Diagnosis of unilateral deafness, like its bilateral counterparts, involves several steps. Initially, a detailed medical history must be collected, which should include details of the pattern of onset and progression of hearing loss, any environmental, familial, and genetic risk factors, existing comorbidities, associated symptoms, and any past surgeries or infections. After a thorough objective examination, audiological evaluation should be performed, which includes immittance measurement, pure-tone audiometry, and speech audiometry. Hearing thresholds are measured over frequencies ranging from 125 to 8000 Hz, potentially including frequencies of 3 and 6 kHz, especially in the ear with better hearing. In addition, an assessment of speech intelligibility in noise with tests in noisy environments (e.g., the Italian matrix sentence test) should be done. In the pediatric population, the battery of tests should include age-appropriate behavioral assessments [33]. However, obtaining reliable results from behavioral tests in very young children can be difficult. Therefore, objective assessments of the auditory system, such as brainstem-evoked auditory potentials, are considered the gold standard[34]. In addition, taking a multidisciplinary approach, including assessments of language and communication skills, along with neuropsychiatric evaluations, is essential to ensure a comprehensive understanding of the patient’s overall condition and needs.
While various treatment options are available for managing SSD, there is still ongoing debate regarding the most effective approach. Cochlear implants (CI), contra-lateral-routing-of-signal (CROS) devices, and bone conduction devices (BCDs) are possible treatment options.
The aim of this review is to revise the scientific evidence about the different treatment options for SSD and compare the outcomes on the quality of life of people with this condition.

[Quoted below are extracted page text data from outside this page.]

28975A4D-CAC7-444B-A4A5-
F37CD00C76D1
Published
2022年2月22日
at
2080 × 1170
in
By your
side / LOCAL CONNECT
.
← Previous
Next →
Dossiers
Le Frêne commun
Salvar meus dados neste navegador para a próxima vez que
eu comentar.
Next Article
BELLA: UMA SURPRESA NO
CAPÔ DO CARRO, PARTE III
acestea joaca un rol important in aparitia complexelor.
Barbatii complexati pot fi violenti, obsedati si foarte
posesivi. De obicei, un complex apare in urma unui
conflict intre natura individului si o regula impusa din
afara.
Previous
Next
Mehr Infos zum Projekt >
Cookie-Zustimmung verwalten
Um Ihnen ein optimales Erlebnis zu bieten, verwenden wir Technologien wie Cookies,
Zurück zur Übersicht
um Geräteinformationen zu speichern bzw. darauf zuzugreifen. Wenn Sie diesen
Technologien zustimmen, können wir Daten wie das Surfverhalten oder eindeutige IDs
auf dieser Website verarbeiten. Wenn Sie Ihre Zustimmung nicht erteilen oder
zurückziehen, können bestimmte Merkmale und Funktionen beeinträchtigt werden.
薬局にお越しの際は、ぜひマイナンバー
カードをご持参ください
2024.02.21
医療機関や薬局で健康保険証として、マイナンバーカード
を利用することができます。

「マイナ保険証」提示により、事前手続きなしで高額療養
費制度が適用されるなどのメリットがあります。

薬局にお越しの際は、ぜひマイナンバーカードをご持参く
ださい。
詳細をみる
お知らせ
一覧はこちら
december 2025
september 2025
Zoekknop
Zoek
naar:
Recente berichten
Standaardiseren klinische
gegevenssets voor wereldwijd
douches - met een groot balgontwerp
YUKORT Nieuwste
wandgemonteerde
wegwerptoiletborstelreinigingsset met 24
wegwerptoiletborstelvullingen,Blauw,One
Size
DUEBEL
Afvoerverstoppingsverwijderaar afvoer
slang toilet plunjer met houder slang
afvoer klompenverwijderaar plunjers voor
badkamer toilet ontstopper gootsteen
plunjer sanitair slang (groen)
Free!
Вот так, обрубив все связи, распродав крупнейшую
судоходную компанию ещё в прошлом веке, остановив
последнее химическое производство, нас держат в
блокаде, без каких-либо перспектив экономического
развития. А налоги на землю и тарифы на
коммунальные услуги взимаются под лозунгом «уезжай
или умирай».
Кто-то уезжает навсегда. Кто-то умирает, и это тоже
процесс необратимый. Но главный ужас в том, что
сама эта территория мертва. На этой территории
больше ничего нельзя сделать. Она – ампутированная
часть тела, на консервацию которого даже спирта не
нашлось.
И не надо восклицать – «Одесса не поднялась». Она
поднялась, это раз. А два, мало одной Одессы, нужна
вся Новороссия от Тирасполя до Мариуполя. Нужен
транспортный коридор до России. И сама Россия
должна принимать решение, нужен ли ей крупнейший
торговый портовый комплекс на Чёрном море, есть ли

2. Sound Localization And Speech Perception

Binaural hearing, with the integration of auditory information from both ears, is essential in facilitating spatial awareness and speech perception. The precise and dynamic processing of interaural differences are the main clues for the auditory system to determine the spatial position of sound sources. Differences in the length of the acoustic path from a sound source to the two ears cause an interaural time difference (ITD), while an interaural level difference (ILD) is mainly caused by the acoustic shadow of the head on the contralateral ear[35]. Other advantages of binaural listening are the “binaural loudness summation” [36] and a reduction of competing noise for better speech perception in noise, referred to as the “squelch effect”[37].
Consequently, patients with unilateral profound deafness typically encounter challenges in localizing sound and comprehending speech in noisy environments, resulting in several functional limitations. These include safety risks such as not hearing a vehicle or bicycle approaching from the deaf side, as well as an elevated cognitive load necessary for processing auditory information[38]. This added cognitive effort is particularly evident when attempting to concentrate on a specific speaker or decipher meaning from unclear or ambiguous speech signals. Individuals with Single-Sided Deafness (SSD), in fact, necessitate a 3-10 dB increase in signal intensity to attain the same perceptual improvement as individuals with normal hearing[39]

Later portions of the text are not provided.